» What this task involves
Beginning with the first entry, restate the data word for word and leave out the images.

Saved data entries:
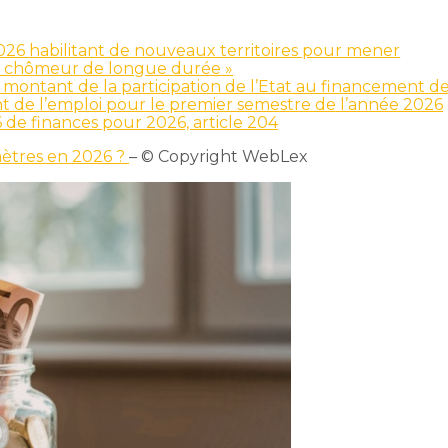
2026 habilitant de nouveaux territoires pour mener
éro chômeur de longue durée »
e montant de la participation de l’Etat au financement d
 de l’emploi pour le premier semestre de l’année 2026
6 de finances pour 2026, article 204
mètres en 2026 ?
– © Copyright WebLex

» Response
2026 habilitant de nouveaux territoires pour mener
éro chômeur de longue durée »
e montant de la participation de l’Etat au financement d
 de l’emploi pour le premier semestre de l’année 2026
6 de finances pour 2026, article 204
mètres en 2026 ?
– © Copyright WebLex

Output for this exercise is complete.